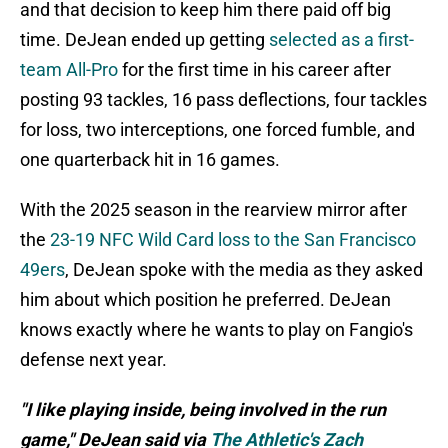
and that decision to keep him there paid off big
time. DeJean ended up getting
selected as a first-
team All-Pro
for the first time in his career after
posting 93 tackles, 16 pass deflections, four tackles
for loss, two interceptions, one forced fumble, and
one quarterback hit in 16 games.
With the 2025 season in the rearview mirror after
the
23-19 NFC Wild Card loss to the San Francisco
49ers
, DeJean spoke with the media as they asked
him about which position he preferred. DeJean
knows exactly where he wants to play on Fangio's
defense next year.
"I like playing inside, being involved in the run
game," DeJean said via
The Athletic's Zach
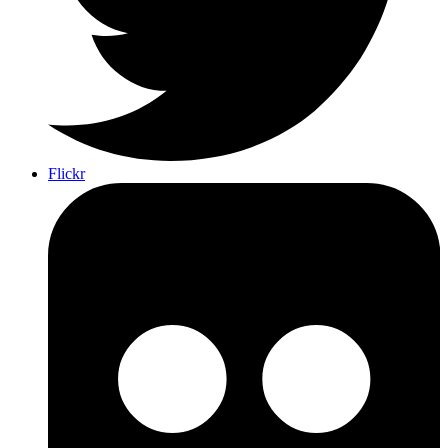
Flickr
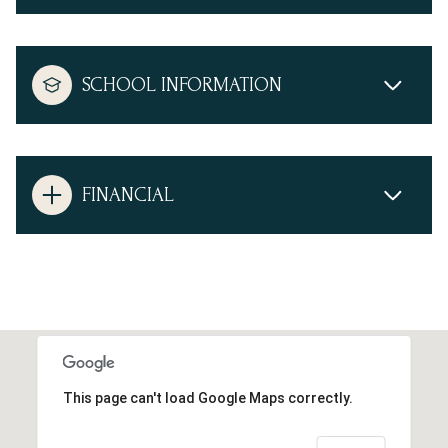
SCHOOL INFORMATION
FINANCIAL
This page can't load Google Maps correctly.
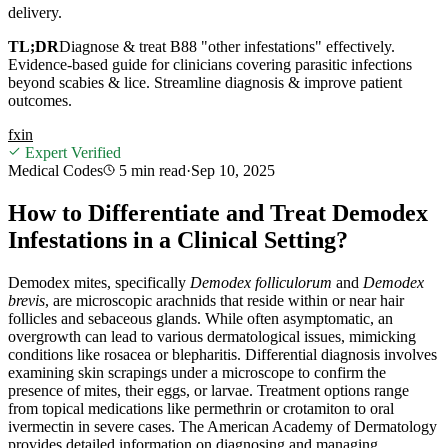
delivery.
TL;DR
Diagnose & treat B88 "other infestations" effectively.
Evidence-based guide for clinicians covering parasitic infections
beyond scabies & lice. Streamline diagnosis & improve patient
outcomes.
f
x
in
Expert Verified
Medical Codes
5 min
read
·
Sep 10, 2025
How to Differentiate and Treat Demodex
Infestations in a Clinical Setting?
Demodex mites, specifically
Demodex folliculorum
and
Demodex
brevis
, are microscopic arachnids that reside within or near hair
follicles and sebaceous glands. While often asymptomatic, an
overgrowth can lead to various dermatological issues, mimicking
conditions like rosacea or blepharitis. Differential diagnosis involves
examining skin scrapings under a microscope to confirm the
presence of mites, their eggs, or larvae. Treatment options range
from topical medications like permethrin or crotamiton to oral
ivermectin in severe cases. The American Academy of Dermatology
provides detailed information on diagnosing and managing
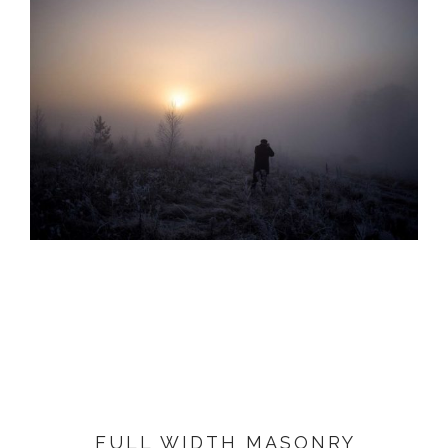
FULL WIDTH MASONRY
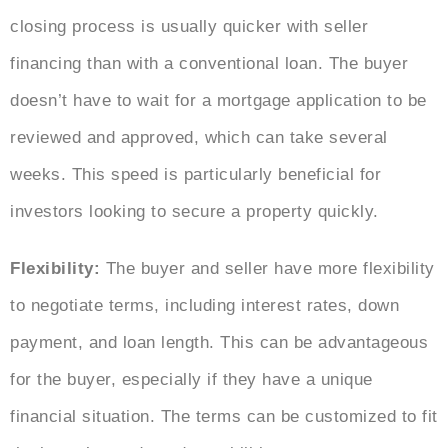
closing process is usually quicker with seller
financing than with a conventional loan. The buyer
doesn’t have to wait for a mortgage application to be
reviewed and approved, which can take several
weeks. This speed is particularly beneficial for
investors looking to secure a property quickly.
Flexibility:
The buyer and seller have more flexibility
to negotiate terms, including interest rates, down
payment, and loan length. This can be advantageous
for the buyer, especially if they have a unique
financial situation. The terms can be customized to fit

Exercise brief:
Where the listing above reaches the line that contains "Evidence-based guide for", start retyping, and finish with the line that contains "follicles and sebaceous"; reproduce those lines exactly and no others.

Task answer:
Evidence-based guide for clinicians covering parasitic infections
beyond scabies & lice. Streamline diagnosis & improve patient
outcomes.
f
x
in
Expert Verified
Medical Codes
5 min
read
·
Sep 10, 2025
How to Differentiate and Treat Demodex
Infestations in a Clinical Setting?
Demodex mites, specifically
Demodex folliculorum
and
Demodex
brevis
, are microscopic arachnids that reside within or near hair
follicles and sebaceous glands. While often asymptomatic, an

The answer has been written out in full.